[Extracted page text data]
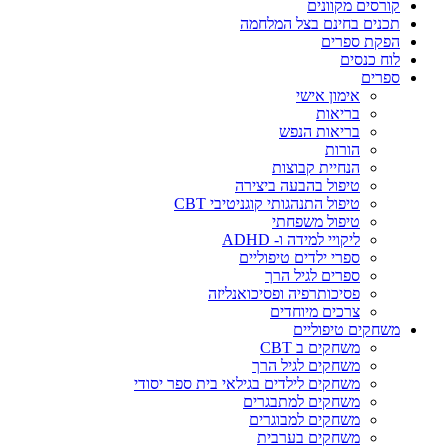
קורסים מקוונים
תכנים בחינם בצל המלחמה
הפקת ספרים
לוח כנסים
ספרים
אימון אישי
בריאות
בריאות הנפש
הורות
הנחיית קבוצות
טיפול בהבעה ביצירה
טיפול התנהגותי קוגניטיבי CBT
טיפול משפחתי
ליקויי למידה ו- ADHD
ספרי ילדים טיפוליים
ספרים לגיל הרך
פסיכותרפיה ופסיכואנליזה
צרכים מיוחדים
משחקים טיפוליים
משחקים ב CBT
משחקים לגיל הרך
משחקים לילדים בגילאי בית ספר יסודי
משחקים למתבגרים
משחקים למבוגרים
משחקים בערבית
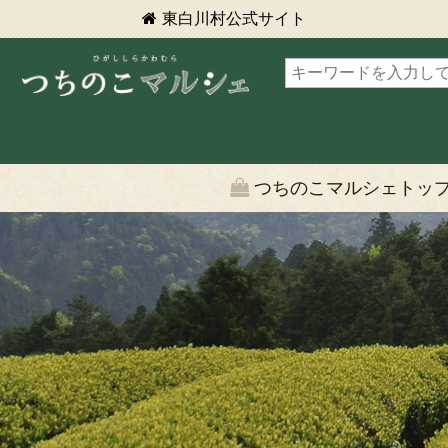
東白川村
公式サイト
東白川村 つちのこマルシェ
つちのこマルシェトッ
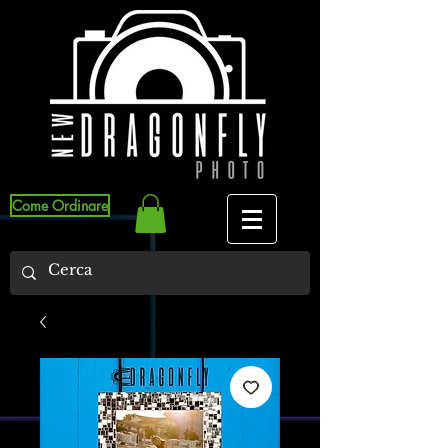
Come Ordinare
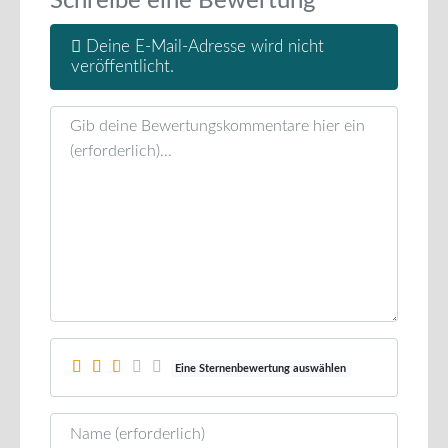
Schreibe eine Bewertung
Deine E-Mail-Adresse wird nicht
veröffentlicht.
Rezensionstext
Eine Sternenbewertung auswählen
Name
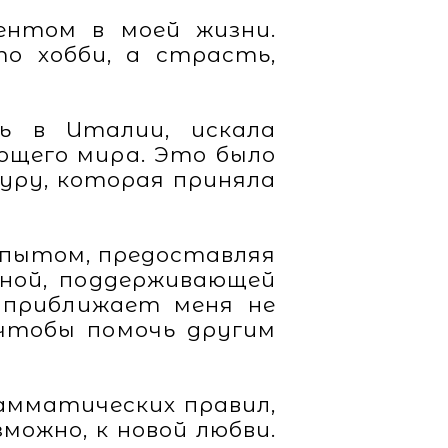
ентом в моей жизни.
то хобби, а страсть,
сь в Италии, искала
ющего мира. Это было
уру, которая приняла
 опытом, предоставляя
ной, поддерживающей
, приближает меня не
 чтобы помочь другим
рамматических правил,
можно, к новой любви.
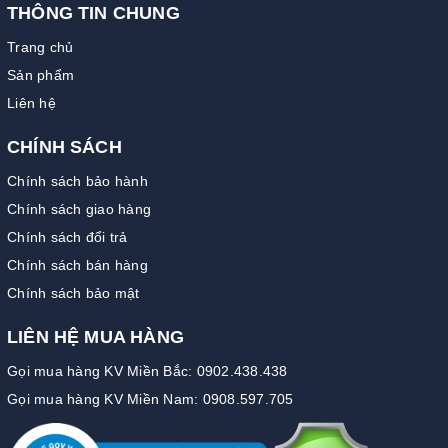
THÔNG TIN CHUNG
Trang chủ
Sản phẩm
Liên hệ
CHÍNH SÁCH
Chính sách bảo hành
Chính sách giao hàng
Chính sách đổi trả
Chính sách bán hàng
Chính sách bảo mật
LIÊN HỆ MUA HÀNG
Gọi mua hàng KV Miền Bắc: 0902.438.438
Gọi mua hàng KV Miền Nam: 0908.597.705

(Problem description) What is the number of lines above that contain the string "Miền"? Answer with the number alone.

(Result for this task) 2